Arlington can only reduce its green house gas emissions if the Virginia State Board toughens Virginia building standards and codes

Development,environment — @ 2:00 pm

The Arlington County Board in 2013 adopted a Community Energy Plan (CEP) to reduce greenhouse gas emissions (GHG) in Arlington by 75 percent within roughly 30 years, but the recommended policy measures were never put into effect. Nearly 80 percent of Arlington GHG comes from buildings, and therefore, the first CEP goal was to tighten building codes for new and remodeled buildings, This never occurred as these codes are set by a Virginia statewide board that has refused to tighten energy standards on new construction. The second goal of the Arlington plan was a district energy plan of co-generation power plants and that never into practice owing to opposition from private companies including Dominion Power.

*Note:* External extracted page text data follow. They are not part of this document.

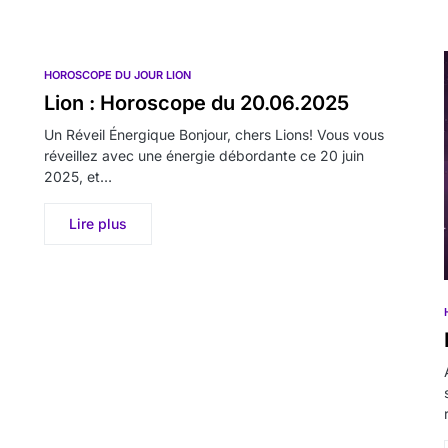
HOROSCOPE DU JOUR LION
Lion : Horoscope du 20.06.2025
Un Réveil Énergique Bonjour, chers Lions! Vous vous
réveillez avec une énergie débordante ce 20 juin
2025, et…
Lire plus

Somewhat paradoxically, GHG in Arlington did decline by about 18 percent, according to the county, during 2007-15 because Dominion Power used more natural gas and less coal to produce electricity, and because of about one-fifth of Arlington office space becoming vacant, thus cutting energy use in commerce. However, residential use of energy in Arlington rose as larger and more energy inefficient homes and apartments were built, and as the population rose by 14 percent during 2000-15.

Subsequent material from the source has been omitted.